# Data acquisition with APIs

---

<a id="learning-objectives"></a>
## Learning Objectives
*After completing this notebook, you will be able to:*

- Make API requests with the `requests` library
- Work with JSON data in a similar way to dictionaries
- Convert JSON data to a `pandas` dataframe

## Contents:
* [Making API requests](#apis)
* [Converting JSON to a pandas dataframe](#pandas)

<a id="apis"></a>

# <font color='blue'> Making API requests 

Let's start by importing the **requests** library, which we'll be using to make API requests

In [None]:
import requests

Let's make a request to the astronauts API and view the resulting JSON.

In [None]:
astro_request = requests.get('http://api.open-notify.org/astros.json')
astro_json = astro_request.json()
print(astro_json)

## <font color='red'> Now you try: Astronaut API
    
1. Can you access the `status code` attribute of the `astro_request` object? What does the result mean? 

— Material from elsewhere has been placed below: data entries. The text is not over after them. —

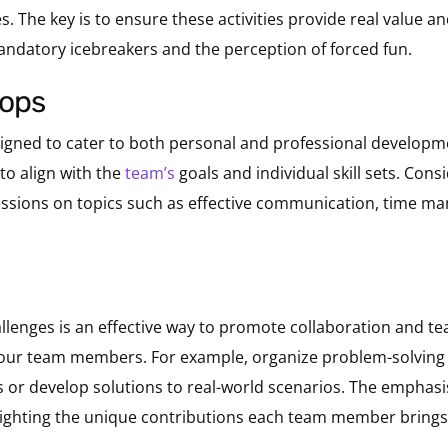
s. The key is to ensure these activities provide real value 
datory icebreakers and the perception of forced fun.
hops
signed to cater to both personal and professional develop
to align with the
team’s
goals and individual skill sets. Cons
 sessions on topics such as effective communication, time m
lenges is an effective way to promote collaboration and te
f your team members. For example, organize problem-solvin
 or develop solutions to real-world scenarios. The emphasi
ighting the unique contributions each team member brings 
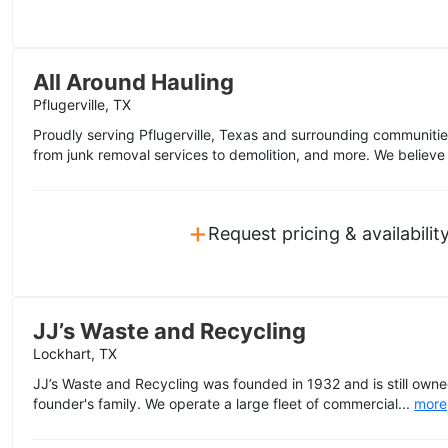
All Around Hauling
Pflugerville, TX
Proudly serving Pflugerville, Texas and surrounding communities,
from junk removal services to demolition, and more. We believe 
+
Request pricing & availabilit
JJ’s Waste and Recycling
Lockhart, TX
JJ’s Waste and Recycling was founded in 1932 and is still own
founder's family. We operate a large fleet of commercial...
more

2. Access the `people` element of `astro_json`. What type of data is the result?


3. Use your knowledge of list functions to find the total number of people on the international space station, **without using the `number` element of the dictionary**.


---
## <font color='red'> Now you try: Share price API
    
1. Make an API request to: `https://www.alphavantage.co/query?function=TIME_SERIES_INTRADAY&symbol=MSFT&interval=5min&apikey=demo` 


2. Check the status code of the result to confirm the request has been successful.


3. Inspect the JSON visually.


4. We can see that the JSON consists of two top-level keys: `Meta Data` which provides summary information about the data, and `Time Series (5min)` which provides the actual share price information we're after. Use the correct key to retrieve `Time Series (5min)` only, discarding the **Meta data** contained in the JSON.

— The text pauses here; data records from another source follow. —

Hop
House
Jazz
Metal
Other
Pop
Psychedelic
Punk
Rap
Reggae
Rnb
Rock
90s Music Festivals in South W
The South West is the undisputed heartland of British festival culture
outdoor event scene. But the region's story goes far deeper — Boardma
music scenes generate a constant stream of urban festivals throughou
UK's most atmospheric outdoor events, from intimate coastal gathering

5. Find the number of time points contained in the JSON.


6. Use the AlphaVantage documentation to figure out how to construct an API request (i.e. a URL) that will give you **daily** share prices for **Google**. **You'll need to sign up for a free API key and include this in your API request.**



## <font color='red'> Now you try: Police API
    
Let's experiment with the Police UK API. Try to complete the following tasks:

1. Using the documentation for the Police API, find out how to construct an API request to retrieve details of **stop and searches** in **London** during **May 2019** (hint: depending on which **API endpoint** you decide to use, you'll either need to look up the latitude and longitude of London using Google Maps or specify that you're interested in the `metropolitan` police force)

2. Make this API request in your browser and inspect the results visually. What information is being returned?


3. Using the `len` function, determine the total number of stop and searches recorded for this period.


4. Construct a `for` loop to build one big JSON object that contains stop and search data for London for the whole of 2019. 


5. How many stop and search incidents happened in London during this period? 


<a id="pandas"></a>

# <font color='blue'> Introducing Pandas

JSON itself isn't very intuitive to work with; a better way of viewing and manipulating this data would be to use a table format. 

The Python library **pandas** is well suited to data manipulation, cleaning and exploratory analysis. Let's try it out:

In [None]:
import pandas as pd

The main data structure in pandas library is the `DataFrame`; think of this as the Python equivalent of a table in Excel. 

It's very straightforward to convert JSON into DataFrame, using the `DataFrame` command. First, let's again request stop and search data in London for May 2019:

In [None]:
latitude = '51.535142'
longitude = '-0.124971'
date = '2019-05'
police_api_url = 'https://data.police.uk/api/stops-street?lat=' + latitude + '&lng=' + longitude +'&date=' + date
police_json = requests.get(police_api_url).json()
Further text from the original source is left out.